Install ModelOpt-Windows with Olive

ModelOpt-Windows can be installed and used through Olive to quantize Large Language Models (LLMs) in ONNX format for deployment with DirectML. Follow the steps below to configure Olive for use with ModelOpt-Windows.

Setup Steps for Olive with ModelOpt-Windows

1. Installation

Install Olive and the Model Optimizer: Run the following command to install Olive with NVIDIA Model Optimizer - Windows:
pip install olive-ai[nvmo]
Install Prerequisites: Ensure all required dependencies are installed. Use the following commands to install the necessary packages:
$ pip install onnxruntime-genai-directml>=0.4.0
$ pip install onnxruntime-directml==1.20.0
Above onnxruntime and onnxruntime-genai packages enable Olive workflow with DirectML Execution-Provider (EP). To use other EPs, install corresponding packages.

Additionally, ensure that dependencies for TensorRT Model Optimizer - Windows are met as mentioned in the Install ModelOpt-Windows as a Standalone Toolkit.

2. Configure Olive for TensorRT Model Optimizer – Windows

New Olive Pass: Olive introduces a new pass, NVModelOptQuantization (or “nvmo”), specifically designed for model quantization using TensorRT Model Optimizer – Windows.

Add to Configuration: To apply quantization to your target model, include this pass in the Olive configuration file. [Refer phi3 Olive example].
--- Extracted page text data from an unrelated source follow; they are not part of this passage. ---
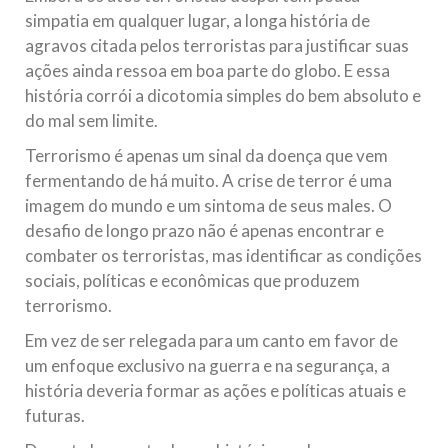
simpatia em qualquer lugar, a longa história de
agravos citada pelos terroristas para justificar suas
ações ainda ressoa em boa parte do globo. E essa
história corrói a dicotomia simples do bem absoluto e
do mal sem limite.
Terrorismo é apenas um sinal da doença que vem
fermentando de há muito. A crise de terror é uma
imagem do mundo e um sintoma de seus males. O
desafio de longo prazo não é apenas encontrar e
combater os terroristas, mas identificar as condições
sociais, políticas e econômicas que produzem
terrorismo.
Em vez de ser relegada para um canto em favor de
um enfoque exclusivo na guerra e na segurança, a
história deveria formar as ações e políticas atuais e
futuras.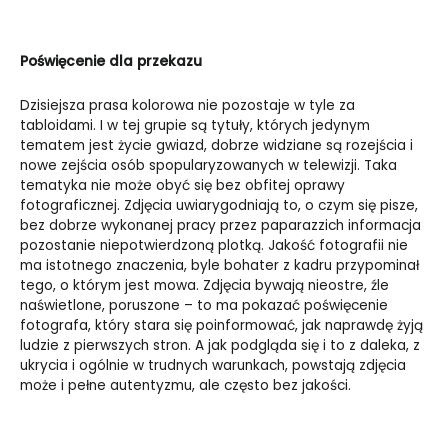
Poświęcenie dla przekazu
Dzisiejsza prasa kolorowa nie pozostaje w tyle za
tabloidami. I w tej grupie są tytuły, których jedynym
tematem jest życie gwiazd, dobrze widziane są rozejścia i
nowe zejścia osób spopularyzowanych w telewizji. Taka
tematyka nie może obyć się bez obfitej oprawy
fotograficznej. Zdjęcia uwiarygodniają to, o czym się pisze,
bez dobrze wykonanej pracy przez paparazzich informacja
pozostanie niepotwierdzoną plotką. Jakość fotografii nie
ma istotnego znaczenia, byle bohater z kadru przypominał
tego, o którym jest mowa. Zdjęcia bywają nieostre, źle
naświetlone, poruszone – to ma pokazać poświęcenie
fotografa, który stara się poinformować, jak naprawdę żyją
ludzie z pierwszych stron. A jak podgląda się i to z daleka, z
ukrycia i ogólnie w trudnych warunkach, powstają zdjęcia
może i pełne autentyzmu, ale często bez jakości.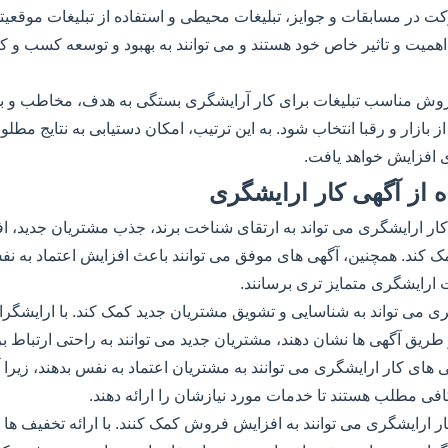
ت در مسابقات و جوایز، تبلیغات محیطی و استفاده از تبلیغات موقعیت
اهمیت و تاثیر خاص خود هستند و می توانند به بهبود و توسعه کسب و 
روش مناسب تبلیغات برای کار آرایشگری بستگی به هدف، مخاطب و بودجه
بازار و رقبا انتخاب شود. به این ترتیب، امکان دستیابی به نتایج مطل
 افزایش خواهد یافت.
ه از آگهی کار ارایشگری
 کار ارایشگری می تواند به ارتقای شناخت برند، جذب مشتریان جدید،
مک کند. همچنین، آگهی های موفق می توانند باعث افزایش اعتماد به ن
ت ارایشگری متمایز تری برسانند.
ی می تواند به شناسایی و تشویق مشتریان جدید کمک کند. با ارایشگرانی
 طریق آگهی ها نشان دهند، مشتریان جدید می توانند به راحتی ارتباط ب
گهی های کار ارایشگری می توانند به مشتریان اعتماد به نفس بدهند، زیرا آن
کافی مطلب هستند تا خدمات مورد نیازشان را ارائه دهند.
ار ارایشگری می توانند به افزایش فروش کمک کنند. با ارائه تخفیف ها و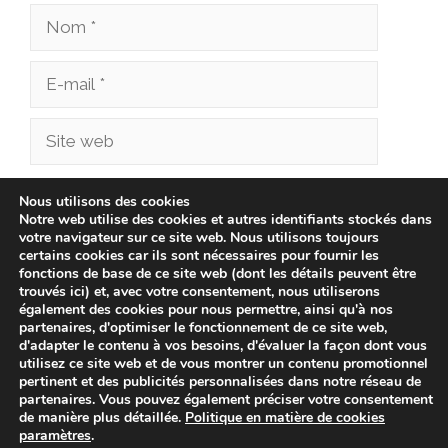
Nom
E-
mail
Site
web
Enregistrer mon nom, mon e-mail et mon site
Nous utilisons des cookies
Notre web utilise des cookies et autres identifiants stockés dans
dans le navigateur pour mon prochain
votre navigateur sur ce site web. Nous utilisons toujours
commentaire.
certains cookies car ils sont nécessaires pour fournir les
fonctions de base de ce site web (dont les détails peuvent être
trouvés ici) et, avec votre consentement, nous utiliserons
également des cookies pour nous permettre, ainsi qu'à nos
partenaires, d'optimiser le fonctionnement de ce site web,
d'adapter le contenu à vos besoins, d'évaluer la façon dont vous
utilisez ce site web et de vous montrer un contenu promotionnel
pertinent et des publicités personnalisées dans notre réseau de
partenaires. Vous pouvez également préciser votre consentement
de manière plus détaillée.
Politique en matière de cookies
paramètres
.
© 2026 cliniqueveterinairechampionnet.fr -
Politique de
3. Setup Other Passes in Olive Configuration

Add Other Passes: Add additional passes to the Olive configuration file as needed for the desired Olive workflow of your input model. [Refer phi3 Olive example]
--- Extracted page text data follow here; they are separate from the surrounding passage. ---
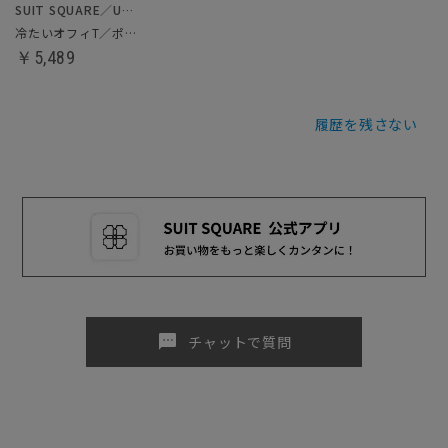
SUIT SQUARE／UNIVERSAL LANGUAGE
冷たいオフィT／ポロシャツ
￥5,489
履歴を残さない
sms
チャットで質問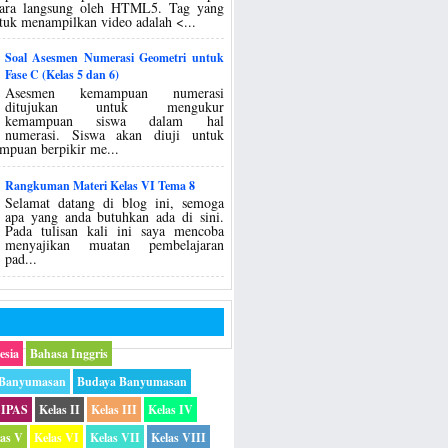
ecara langsung oleh HTML5. Tag yang
tuk menampilkan video adalah <...
Soal Asesmen Numerasi Geometri untuk
Fase C (Kelas 5 dan 6)
Asesmen kemampuan numerasi
ditujukan untuk mengukur
kemampuan siswa dalam hal
numerasi. Siswa akan diuji untuk
mpuan berpikir me...
Rangkuman Materi Kelas VI Tema 8
Selamat datang di blog ini, semoga
apa yang anda butuhkan ada di sini.
Pada tulisan kali ini saya mencoba
menyajikan muatan pembelajaran
pad...
esia
Bahasa Inggris
 Banyumasan
Budaya Banyumasan
IPAS
Kelas II
Kelas III
Kelas IV
las V
Kelas VI
Kelas VII
Kelas VIII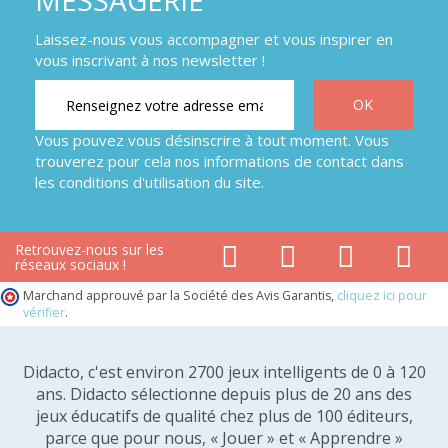
MESSAGERIE
Laissez-nous vous accompagner et vous inspirer en
vous inscrivant à nos newsletter !
Vous pouvez vous désinscrire à tout moment. Vous
trouverez pour cela nos informations de contact dans
les conditions d'utilisation du site.
Retrouvez-nous sur les
réseaux sociaux !
Marchand approuvé par la Société des Avis Garantis,
cliquez ici pour
vérifier
.
Didacto, c'est environ 2700 jeux intelligents de 0 à 120
ans. Didacto sélectionne depuis plus de 20 ans des
jeux éducatifs de qualité chez plus de 100 éditeurs,
parce que pour nous, « Jouer » et « Apprendre »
4. Install other dependencies

Install other requirements as needed by the Olive scripts and config.

5. Run the Optimization

Execute Optimization: To start the optimization process, run the following commands:
$ olive run --config <config json> --setup
$ olive run --config <config json>
Alternatively, you can execute the optimization using the following Python code:
from olive.workflows import run as olive_run

olive_run("config.json")

Note:

Currently, the TensorRT-Model Optimizer - Windows only supports Onnx Runtime GenAI based LLM models in the Olive workflow.
To try out different LLMs and EPs in the Olive workflow of ModelOpt-Windows, refer the details provided in phi3 Olive example.